The cubs' new playground, called Laohu Valley Reserve—in rough translation, Laohu means "old tiger" in Chinese—spans the Orange River. Two-thirds of the reserve falls in the grassy Free State Province, the rest is shrubland in the Northern Cape Province.

The cubs were born in captivity in China and removed from their mothers when they were three months old. Their first home in South Africa was a one-acre (0.4-hectare) quarantine camp where they stayed for a month. Their next home was a ten-acre (four-hectare) enclosure, where they lived for three months to help them adapt gradually to life outside a cage.

Old instincts kicked in when a small antelope strayed into the older pair's enclosure and they pounced. Now just a few months on, and living in a 150-acre (60 hectare) camp, they have become remarkably skilled hunters, said Ronel Openshaw, South Africa's liaison officer for the project. She said they now catch their own blesbok, a medium-size African antelope.

To Petri Viljoen, the South African conservationist in charge of the project, this was exciting progress.

"It took weeks to get them to eat chicken, accustomed as they were to being fed beef at the zoo in China where they were born," Viljoen said. "It took months of practice to hunt a live animal and then make the link between the kill and food. When the two cubs first arrived in South Africa, they didn't even want to leave their cages and prowl the rocky, thorny African veld," he said.

"They were used to the concrete floors of their cages and were reluctant at first to step onto our soil," Ronel Openshaw said.

The two older cubs seem to be overcoming the romance problem. Although only 20 months old, Hope has already started making amorous advances to Cathay. South China tigers, Panthera tigris amoyensis, generally begin to reproduce at about three years old, so they're too young for anything to come of it, says Peter Openshaw, who manages the reserve. "The two are about to move into a securely fenced 14,800-acre (6,000-hectare) camp which is where they take care of themselves," Peter Openshaw said. "But we also fit them with radio collars to monitor their movements and hunting success. We will give them additional food if they have difficulty coping."

Graduating From the Zoo

All four animals will eventually return to zoos in China, but their offspring will be returned to wildlife reserves. The pioneering pairs' cubs will grow up utterly wild, without contact with humans, Peter Openshaw said. The aim is for the first rehabilitated tigers to go to reserves developed in China by 2008, to coincide with the Olympic Games in Beijing.

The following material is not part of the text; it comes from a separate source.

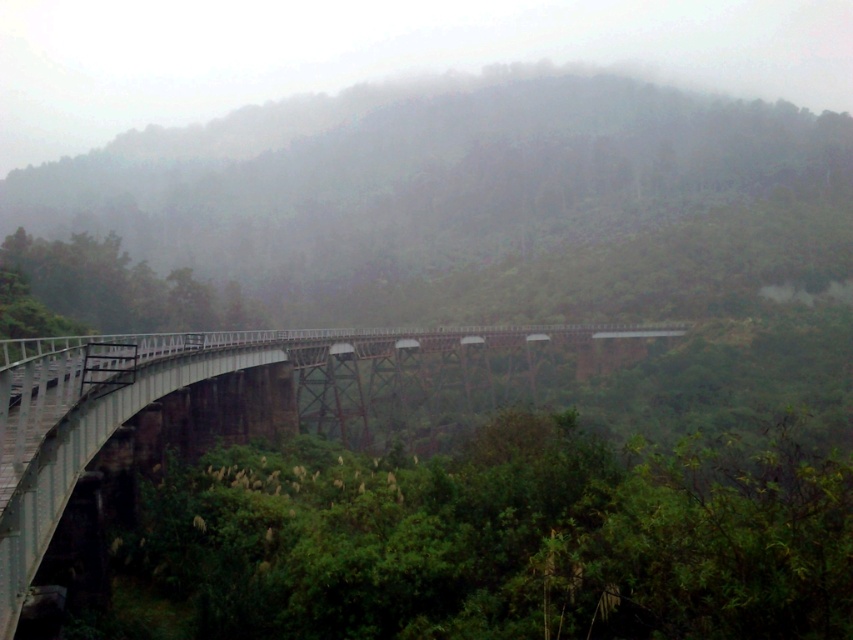 From the picture: You are a landscape photographer planning to capture the white metallic bridge at lower left and the foggy forest at center in a single shot. Based on the scene, which of the two elements occupies a wider area in the image?

The foggy forest at center occupies a wider area in the image as its width is larger than that of the white metallic bridge at lower left.

You are a hiker trying to cross the white metallic bridge at lower left. There is a foggy forest at center blocking your view. Can you see the bridge clearly from where you are standing?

A joint South African-Chinese team has identified two potential tiger reserves in China, one of about 40 square miles (100 square kilometers) and another of about 30 square miles (180 square kilometers), Li said.

One or both could ultimately be chosen. South African specialists are helping with the rehabilitation of both. Hunting and logging have been stopped, the habitat is being restored, and suitable prey animals will be introduced for the tigers to hunt.

The project has drawn some criticism.

Gus Mills, head of the Carnivore Conservation Group and research fellow of South African National Parks, worries about the tigers' ability to transition from one habitat—the African veld—to a completely different ecosystem and prey base in China.

Petri Viljoen is not concerned, saying most large predator species are very adaptable to a wide range of conditions, and the tiger appears to be no exception.

"Free-ranging large carnivores frequently have to cope with changing prey regimes and consequently have to change their diet accordingly when they hunt certain prey species which were perhaps never, or seldom, taken before," he said.

"Adapting from hunting certain African antelope to Asian deer, for example, should therefore not present a major adaptation problem for these tigers. Of course, there is never a guarantee in animal relocation or reintroduction attempts."

Ideally the entire program should be conducted in China, Viljoen said.

"But time is running out fast, and it could well be too late to wait first for the development of a suitable area in China before establishing an effective rewilding program," he said.